Destiny New Zealand was a Christian political party in New Zealand centred on the charismatic/pentecostal Destiny Church. The party described itself as "centre-right". It placed a strong focus on traditional family values and argued that the breakdown in this area is a primary cause of many of New Zealand's problems. It announced its de-registration as a political party on 18 September 2007, and was removed from the register a month later.[1] It did not hold any seats in Parliament.



Destiny New Zealand first formed early in 2003. By June 2004 the party claimed to have around three thousand members, and indicated an intent to stand candidates in all electorates. The party took a strongly conservative stance in most policy areas. It repeatedly criticised what it saw as the permissive nature of modern society, with Brian Tamaki saying that New Zealand "has moved so far away from God that anything goes now".

The party's political leader, Richard Lewis, spoke out strongly against the former Labour-Progressive administration, saying that the nation "simply cannot afford to spend another term under the dictates of an anti-marriage, anti-family and anti-Christian government." Destiny New Zealand also condemned the existence of "fatherless families", saying that lack of male leadership contributed to social ills. In 2002, Tamaki reportedly stated that having female political leaders (as New Zealand had at the time) formed part of the "Devil's strategy", although Tamaki says that reports have taken his remarks out of context.

2005 general election

In 2004, Tamaki announced that Destiny Church would rule New Zealand by 2008.[2] However, in the 2005 elections, it received just over 14,000 votes (out of over two million nationwide) or 0.62% of the vote—well short of 5% threshold required to enter Parliament without winning an electorate. This was the highest vote of any party not to make it into Parliament.[3] Polling before the election consistently showed the party was well short of the threshold. None of its electorate candidates were a serious factor in their respective races (Lewis had the best showing, gaining 1,111 votes for a distant third in Manukau East).

Links with Destiny Church

Some confusion exists as to how closely the Destiny New Zealand party overlaps the Destiny Church itself. According to both Brian Tamaki (leader of the church) and Richard Lewis (leader of the party), the two remain quite separate, with the teachings of the church merely having inspired the party. Tamaki describes the situation by saying "the way I preach has stirred something in their hearts and they've decided to do something", and describes himself merely as "a spiritual adviser". Lewis similarly denies that the church controls the party. Others, including several former church members, see this paradigm as just an illusion, and say that Lewis actually just serves as a "frontman" for Tamaki. Groups such as Cultwatch, a multi-denominational Christian group that targets what it perceives as cults, have attacked both the party and the church.[4] Both the church and the party dismiss these criticisms as merely attempts to undermine the movement.

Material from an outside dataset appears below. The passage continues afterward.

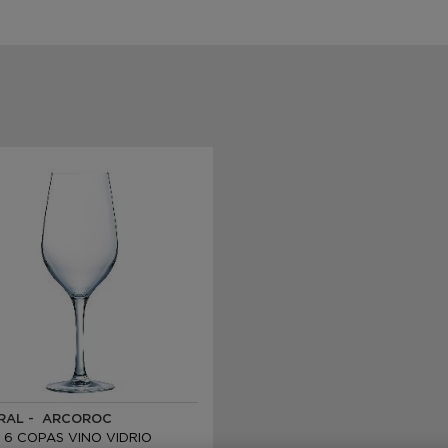
RAL - ARCOROC
 6 COPAS VINO VIDRIO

Deregistration and stalled merger

On 18 September 2007, Brian Tamaki announced that Destiny New Zealand would be deregistered as a political party.[5] In its place, a new Christian political party will be formed, with Richard Lewis as the co-leader.[6] The second co-leader was not announced. However, then-MP for The Kiwi Party Gordon Copeland announced that he was the other co-leader of the party.[7] On 20 September Copeland announced that he "could not work" with Richard Lewis, and would remain an independent MP.[8] In October, it was announced that Destiny New Zealand would put its support behind a Family Party, to be led by Lewis and former United Future MP Paul Adams.[9]